**DATA SHOWN:**
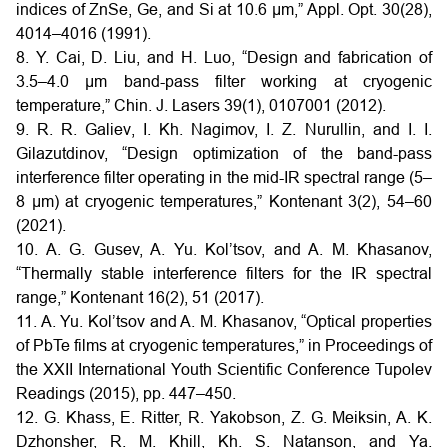
indices of ZnSe, Ge, and Si at 10.6 μm,” Appl. Opt. 30(28),
4014–4016 (1991).
8. Y. Cai, D. Liu, and H. Luo, “Design and fabrication of
3.5–4.0 μm band-pass filter working at cryogenic
temperature,” Chin. J. Lasers 39(1), 0107001 (2012).
9. R. R. Galiev, I. Kh. Nagimov, I. Z. Nurullin, and I. I.
Gilazutdinov, “Design optimization of the band-pass
interference filter operating in the mid-IR spectral range (5–
8 μm) at cryogenic temperatures,” Kontenant 3(2), 54–60
(2021).
10. A. G. Gusev, A. Yu. Kol’tsov, and A. M. Khasanov,
“Thermally stable interference filters for the IR spectral
range,” Kontenant 16(2), 51 (2017).
11. A. Yu. Kol’tsov and A. M. Khasanov, “Optical properties
of PbTe films at cryogenic temperatures,” in Proceedings of
the XXII International Youth Scientific Conference Tupolev
Readings (2015), pp. 447–450.
12. G. Khass, E. Ritter, R. Yakobson, Z. G. Meiksin, A. K.
Dzhonsher, R. M. Khill, Kh. S. Natanson, and Ya.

**PROBLEM TO SOLVE:** Output only the lines from the one containing "of the band-pass" through the end of the material, please, exactly as they appear.

**RESULT OF THE EXERCISE:**
Gilazutdinov, “Design optimization of the band-pass
interference filter operating in the mid-IR spectral range (5–
8 μm) at cryogenic temperatures,” Kontenant 3(2), 54–60
(2021).
10. A. G. Gusev, A. Yu. Kol’tsov, and A. M. Khasanov,
“Thermally stable interference filters for the IR spectral
range,” Kontenant 16(2), 51 (2017).
11. A. Yu. Kol’tsov and A. M. Khasanov, “Optical properties
of PbTe films at cryogenic temperatures,” in Proceedings of
the XXII International Youth Scientific Conference Tupolev
Readings (2015), pp. 447–450.
12. G. Khass, E. Ritter, R. Yakobson, Z. G. Meiksin, A. K.
Dzhonsher, R. M. Khill, Kh. S. Natanson, and Ya.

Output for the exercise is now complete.